I received a complimentary copy of this book in exchange for an honest evaluation of its merits.
I really liked how this book began and enjoyed much of the action throughout. The shifting POV was interesting and helped me get into the head of the "love interest" of the protagonist. The dangers of SR (basically VR on steroids) were presented thoroughly throughout. The only frustration I had was with the resolution between the two main characters. Now, the author's solution made sense, it was just not what I was hoping for. Still, it was a pretty engaging tale.
More than a mystery: A Thought-Provoking Noir Journey Through Technology and Morality
The book caught me off guard and left me contemplative.
The author, due to various fantastic works in the Assassin's Creed universe (you might feel some connections/parallels between the lines if you are familiar with the franchise), has a solid place in my heart, which more than justifies a blind approach. I trusted that it would be good, and my trust was rewarded.

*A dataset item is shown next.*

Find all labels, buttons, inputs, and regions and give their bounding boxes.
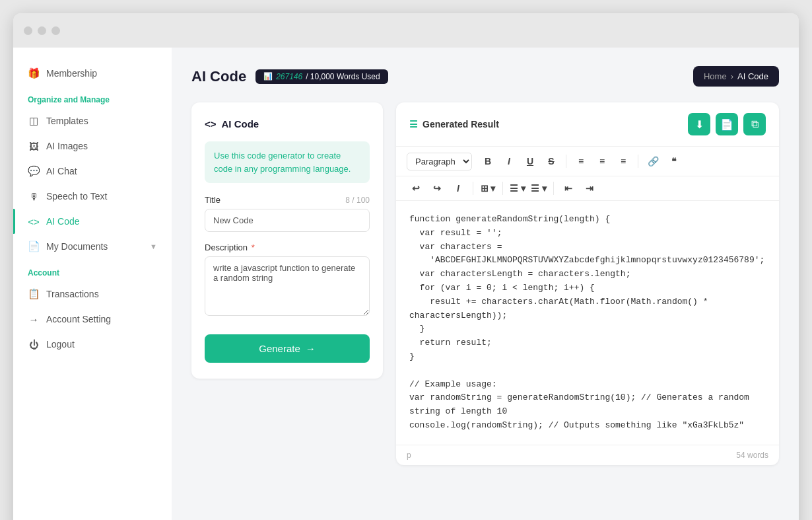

It doesn’t take two chapters for the great idea and concept of the technology mentioned in the book to hook you and draw you in. You want to learn more about it, and thus the plot takes us into a surreal world, much like Charlie in the chocolate factory. But instead of sweets, behind the various doors of the "theaters" are philosophically profound and morally complex situations and questions, as if each theater is a Black Mirror episode in itself. I would have loved to dive even deeper into certain realities, but we have a mission to accomplish: Finding the Senators daughter!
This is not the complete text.